Start of Block

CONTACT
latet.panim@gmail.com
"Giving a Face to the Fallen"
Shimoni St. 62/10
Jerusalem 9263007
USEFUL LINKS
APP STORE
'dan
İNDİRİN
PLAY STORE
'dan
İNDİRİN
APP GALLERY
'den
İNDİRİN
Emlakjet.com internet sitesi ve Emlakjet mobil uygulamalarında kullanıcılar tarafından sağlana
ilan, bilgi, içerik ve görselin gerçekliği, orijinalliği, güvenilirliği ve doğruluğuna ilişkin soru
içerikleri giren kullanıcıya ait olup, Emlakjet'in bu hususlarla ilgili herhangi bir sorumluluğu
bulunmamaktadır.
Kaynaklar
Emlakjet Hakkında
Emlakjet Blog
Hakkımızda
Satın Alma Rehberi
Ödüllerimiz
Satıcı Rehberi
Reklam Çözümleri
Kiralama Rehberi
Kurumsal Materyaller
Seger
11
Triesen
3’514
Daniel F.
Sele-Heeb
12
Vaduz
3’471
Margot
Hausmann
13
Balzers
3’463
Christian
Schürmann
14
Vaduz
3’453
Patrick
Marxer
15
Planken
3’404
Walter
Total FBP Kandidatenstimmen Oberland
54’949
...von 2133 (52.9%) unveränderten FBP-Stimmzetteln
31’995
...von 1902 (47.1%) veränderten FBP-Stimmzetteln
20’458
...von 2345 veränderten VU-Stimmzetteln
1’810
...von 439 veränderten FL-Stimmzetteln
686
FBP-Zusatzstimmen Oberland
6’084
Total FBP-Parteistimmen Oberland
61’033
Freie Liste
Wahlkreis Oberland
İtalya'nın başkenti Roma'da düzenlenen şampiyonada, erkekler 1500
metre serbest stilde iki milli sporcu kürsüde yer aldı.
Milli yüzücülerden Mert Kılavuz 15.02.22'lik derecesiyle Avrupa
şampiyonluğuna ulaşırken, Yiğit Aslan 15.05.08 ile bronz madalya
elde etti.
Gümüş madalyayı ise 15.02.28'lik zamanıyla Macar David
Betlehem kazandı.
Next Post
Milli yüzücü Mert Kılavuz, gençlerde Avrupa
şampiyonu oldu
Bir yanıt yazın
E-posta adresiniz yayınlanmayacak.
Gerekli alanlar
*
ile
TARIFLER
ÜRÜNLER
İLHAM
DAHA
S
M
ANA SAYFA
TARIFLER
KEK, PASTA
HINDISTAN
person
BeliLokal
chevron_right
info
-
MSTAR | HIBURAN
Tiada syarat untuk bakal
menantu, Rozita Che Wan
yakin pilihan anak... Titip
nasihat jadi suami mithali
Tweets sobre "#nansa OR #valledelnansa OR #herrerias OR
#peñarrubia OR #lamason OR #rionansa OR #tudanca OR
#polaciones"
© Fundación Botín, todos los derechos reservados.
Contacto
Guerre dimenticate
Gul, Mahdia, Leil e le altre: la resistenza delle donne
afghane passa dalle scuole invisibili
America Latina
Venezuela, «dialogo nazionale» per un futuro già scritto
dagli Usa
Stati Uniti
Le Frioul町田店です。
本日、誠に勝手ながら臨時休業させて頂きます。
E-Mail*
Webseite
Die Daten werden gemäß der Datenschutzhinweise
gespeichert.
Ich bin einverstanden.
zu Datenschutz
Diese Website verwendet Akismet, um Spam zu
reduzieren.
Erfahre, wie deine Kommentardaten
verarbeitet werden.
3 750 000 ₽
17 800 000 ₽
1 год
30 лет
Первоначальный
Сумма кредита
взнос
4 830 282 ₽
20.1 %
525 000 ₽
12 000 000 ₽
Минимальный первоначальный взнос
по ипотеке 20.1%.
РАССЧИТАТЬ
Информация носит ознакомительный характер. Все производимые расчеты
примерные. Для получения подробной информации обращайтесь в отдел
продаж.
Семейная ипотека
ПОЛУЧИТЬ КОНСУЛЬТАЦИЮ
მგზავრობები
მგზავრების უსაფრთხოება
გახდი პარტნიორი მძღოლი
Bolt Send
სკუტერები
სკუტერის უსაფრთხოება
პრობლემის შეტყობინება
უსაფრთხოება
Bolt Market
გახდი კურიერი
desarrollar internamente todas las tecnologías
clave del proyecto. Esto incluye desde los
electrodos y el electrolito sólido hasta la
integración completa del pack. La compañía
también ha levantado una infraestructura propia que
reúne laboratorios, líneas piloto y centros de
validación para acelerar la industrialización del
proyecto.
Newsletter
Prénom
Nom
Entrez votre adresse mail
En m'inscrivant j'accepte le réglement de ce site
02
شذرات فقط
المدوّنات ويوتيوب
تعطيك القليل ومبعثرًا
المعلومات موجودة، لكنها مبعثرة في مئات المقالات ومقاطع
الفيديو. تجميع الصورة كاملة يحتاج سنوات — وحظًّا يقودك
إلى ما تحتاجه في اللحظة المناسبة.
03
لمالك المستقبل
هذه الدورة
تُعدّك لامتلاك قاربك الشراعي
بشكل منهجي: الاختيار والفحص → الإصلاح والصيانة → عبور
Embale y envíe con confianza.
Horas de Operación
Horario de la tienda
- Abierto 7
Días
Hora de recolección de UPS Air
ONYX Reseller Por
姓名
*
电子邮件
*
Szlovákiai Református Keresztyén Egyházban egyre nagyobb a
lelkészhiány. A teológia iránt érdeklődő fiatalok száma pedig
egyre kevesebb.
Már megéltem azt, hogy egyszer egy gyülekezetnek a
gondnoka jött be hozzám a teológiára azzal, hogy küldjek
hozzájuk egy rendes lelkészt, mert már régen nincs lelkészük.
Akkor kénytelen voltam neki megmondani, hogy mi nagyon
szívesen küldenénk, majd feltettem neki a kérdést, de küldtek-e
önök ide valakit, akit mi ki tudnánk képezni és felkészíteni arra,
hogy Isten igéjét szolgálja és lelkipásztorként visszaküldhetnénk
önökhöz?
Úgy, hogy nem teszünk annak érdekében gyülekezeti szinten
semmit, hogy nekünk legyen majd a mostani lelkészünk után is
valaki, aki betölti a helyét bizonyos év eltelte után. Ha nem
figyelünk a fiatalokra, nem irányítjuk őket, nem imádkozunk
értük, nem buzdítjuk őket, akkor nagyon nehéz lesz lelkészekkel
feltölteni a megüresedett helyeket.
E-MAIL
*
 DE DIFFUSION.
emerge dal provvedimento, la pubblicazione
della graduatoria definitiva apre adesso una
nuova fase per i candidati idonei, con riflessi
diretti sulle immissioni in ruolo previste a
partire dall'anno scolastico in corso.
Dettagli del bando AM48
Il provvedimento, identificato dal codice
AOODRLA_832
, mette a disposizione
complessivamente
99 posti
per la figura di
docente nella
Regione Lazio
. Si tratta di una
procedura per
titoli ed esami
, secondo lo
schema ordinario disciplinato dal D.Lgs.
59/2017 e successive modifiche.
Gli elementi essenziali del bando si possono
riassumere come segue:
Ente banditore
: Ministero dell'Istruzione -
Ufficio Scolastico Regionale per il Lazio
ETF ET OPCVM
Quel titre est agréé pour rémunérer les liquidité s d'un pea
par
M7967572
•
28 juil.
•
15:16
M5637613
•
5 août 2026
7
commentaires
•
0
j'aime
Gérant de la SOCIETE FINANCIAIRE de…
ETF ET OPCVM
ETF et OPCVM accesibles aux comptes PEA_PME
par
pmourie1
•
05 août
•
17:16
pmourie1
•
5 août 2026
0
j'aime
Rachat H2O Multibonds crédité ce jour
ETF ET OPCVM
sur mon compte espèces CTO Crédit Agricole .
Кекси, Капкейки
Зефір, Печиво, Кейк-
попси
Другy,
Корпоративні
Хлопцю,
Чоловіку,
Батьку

End of Block

= ABOUT THIS TASK =
Set down the material above in full, keeping each line exactly as it is.

= SOLVED PROBLEM =
CONTACT
latet.panim@gmail.com
"Giving a Face to the Fallen"
Shimoni St. 62/10
Jerusalem 9263007
USEFUL LINKS
APP STORE
'dan
İNDİRİN
PLAY STORE
'dan
İNDİRİN
APP GALLERY
'den
İNDİRİN
Emlakjet.com internet sitesi ve Emlakjet mobil uygulamalarında kullanıcılar tarafından sağlana
ilan, bilgi, içerik ve görselin gerçekliği, orijinalliği, güvenilirliği ve doğruluğuna ilişkin soru
içerikleri giren kullanıcıya ait olup, Emlakjet'in bu hususlarla ilgili herhangi bir sorumluluğu
bulunmamaktadır.
Kaynaklar
Emlakjet Hakkında
Emlakjet Blog
Hakkımızda
Satın Alma Rehberi
Ödüllerimiz
Satıcı Rehberi
Reklam Çözümleri
Kiralama Rehberi
Kurumsal Materyaller
Seger
11
Triesen
3’514
Daniel F.
Sele-Heeb
12
Vaduz
3’471
Margot
Hausmann
13
Balzers
3’463
Christian
Schürmann
14
Vaduz
3’453
Patrick
Marxer
15
Planken
3’404
Walter
Total FBP Kandidatenstimmen Oberland
54’949
...von 2133 (52.9%) unveränderten FBP-Stimmzetteln
31’995
...von 1902 (47.1%) veränderten FBP-Stimmzetteln
20’458
...von 2345 veränderten VU-Stimmzetteln
1’810
...von 439 veränderten FL-Stimmzetteln
686
FBP-Zusatzstimmen Oberland
6’084
Total FBP-Parteistimmen Oberland
61’033
Freie Liste
Wahlkreis Oberland
İtalya'nın başkenti Roma'da düzenlenen şampiyonada, erkekler 1500
metre serbest stilde iki milli sporcu kürsüde yer aldı.
Milli yüzücülerden Mert Kılavuz 15.02.22'lik derecesiyle Avrupa
şampiyonluğuna ulaşırken, Yiğit Aslan 15.05.08 ile bronz madalya
elde etti.
Gümüş madalyayı ise 15.02.28'lik zamanıyla Macar David
Betlehem kazandı.
Next Post
Milli yüzücü Mert Kılavuz, gençlerde Avrupa
şampiyonu oldu
Bir yanıt yazın
E-posta adresiniz yayınlanmayacak.
Gerekli alanlar
*
ile
TARIFLER
ÜRÜNLER
İLHAM
DAHA
S
M
ANA SAYFA
TARIFLER
KEK, PASTA
HINDISTAN
person
BeliLokal
chevron_right
info
-
MSTAR | HIBURAN
Tiada syarat untuk bakal
menantu, Rozita Che Wan
yakin pilihan anak... Titip
nasihat jadi suami mithali
Tweets sobre "#nansa OR #valledelnansa OR #herrerias OR
#peñarrubia OR #lamason OR #rionansa OR #tudanca OR
#polaciones"
© Fundación Botín, todos los derechos reservados.
Contacto
Guerre dimenticate
Gul, Mahdia, Leil e le altre: la resistenza delle donne
afghane passa dalle scuole invisibili
America Latina
Venezuela, «dialogo nazionale» per un futuro già scritto
dagli Usa
Stati Uniti
Le Frioul町田店です。
本日、誠に勝手ながら臨時休業させて頂きます。
E-Mail*
Webseite
Die Daten werden gemäß der Datenschutzhinweise
gespeichert.
Ich bin einverstanden.
zu Datenschutz
Diese Website verwendet Akismet, um Spam zu
reduzieren.
Erfahre, wie deine Kommentardaten
verarbeitet werden.
3 750 000 ₽
17 800 000 ₽
1 год
30 лет
Первоначальный
Сумма кредита
взнос
4 830 282 ₽
20.1 %
525 000 ₽
12 000 000 ₽
Минимальный первоначальный взнос
по ипотеке 20.1%.
РАССЧИТАТЬ
Информация носит ознакомительный характер. Все производимые расчеты
примерные. Для получения подробной информации обращайтесь в отдел
продаж.
Семейная ипотека
ПОЛУЧИТЬ КОНСУЛЬТАЦИЮ
მგზავრობები
მგზავრების უსაფრთხოება
გახდი პარტნიორი მძღოლი
Bolt Send
სკუტერები
სკუტერის უსაფრთხოება
პრობლემის შეტყობინება
უსაფრთხოება
Bolt Market
გახდი კურიერი
desarrollar internamente todas las tecnologías
clave del proyecto. Esto incluye desde los
electrodos y el electrolito sólido hasta la
integración completa del pack. La compañía
también ha levantado una infraestructura propia que
reúne laboratorios, líneas piloto y centros de
validación para acelerar la industrialización del
proyecto.
Newsletter
Prénom
Nom
Entrez votre adresse mail
En m'inscrivant j'accepte le réglement de ce site
02
شذرات فقط
المدوّنات ويوتيوب
تعطيك القليل ومبعثرًا
المعلومات موجودة، لكنها مبعثرة في مئات المقالات ومقاطع
الفيديو. تجميع الصورة كاملة يحتاج سنوات — وحظًّا يقودك
إلى ما تحتاجه في اللحظة المناسبة.
03
لمالك المستقبل
هذه الدورة
تُعدّك لامتلاك قاربك الشراعي
بشكل منهجي: الاختيار والفحص → الإصلاح والصيانة → عبور
Embale y envíe con confianza.
Horas de Operación
Horario de la tienda
- Abierto 7
Días
Hora de recolección de UPS Air
ONYX Reseller Por
姓名
*
电子邮件
*
Szlovákiai Református Keresztyén Egyházban egyre nagyobb a
lelkészhiány. A teológia iránt érdeklődő fiatalok száma pedig
egyre kevesebb.
Már megéltem azt, hogy egyszer egy gyülekezetnek a
gondnoka jött be hozzám a teológiára azzal, hogy küldjek
hozzájuk egy rendes lelkészt, mert már régen nincs lelkészük.
Akkor kénytelen voltam neki megmondani, hogy mi nagyon
szívesen küldenénk, majd feltettem neki a kérdést, de küldtek-e
önök ide valakit, akit mi ki tudnánk képezni és felkészíteni arra,
hogy Isten igéjét szolgálja és lelkipásztorként visszaküldhetnénk
önökhöz?
Úgy, hogy nem teszünk annak érdekében gyülekezeti szinten
semmit, hogy nekünk legyen majd a mostani lelkészünk után is
valaki, aki betölti a helyét bizonyos év eltelte után. Ha nem
figyelünk a fiatalokra, nem irányítjuk őket, nem imádkozunk
értük, nem buzdítjuk őket, akkor nagyon nehéz lesz lelkészekkel
feltölteni a megüresedett helyeket.
E-MAIL
*
 DE DIFFUSION.
emerge dal provvedimento, la pubblicazione
della graduatoria definitiva apre adesso una
nuova fase per i candidati idonei, con riflessi
diretti sulle immissioni in ruolo previste a
partire dall'anno scolastico in corso.
Dettagli del bando AM48
Il provvedimento, identificato dal codice
AOODRLA_832
, mette a disposizione
complessivamente
99 posti
per la figura di
docente nella
Regione Lazio
. Si tratta di una
procedura per
titoli ed esami
, secondo lo
schema ordinario disciplinato dal D.Lgs.
59/2017 e successive modifiche.
Gli elementi essenziali del bando si possono
riassumere come segue:
Ente banditore
: Ministero dell'Istruzione -
Ufficio Scolastico Regionale per il Lazio
ETF ET OPCVM
Quel titre est agréé pour rémunérer les liquidité s d'un pea
par
M7967572
•
28 juil.
•
15:16
M5637613
•
5 août 2026
7
commentaires
•
0
j'aime
Gérant de la SOCIETE FINANCIAIRE de…
ETF ET OPCVM
ETF et OPCVM accesibles aux comptes PEA_PME
par
pmourie1
•
05 août
•
17:16
pmourie1
•
5 août 2026
0
j'aime
Rachat H2O Multibonds crédité ce jour
ETF ET OPCVM
sur mon compte espèces CTO Crédit Agricole .
Кекси, Капкейки
Зефір, Печиво, Кейк-
попси
Другy,
Корпоративні
Хлопцю,
Чоловіку,
Батьку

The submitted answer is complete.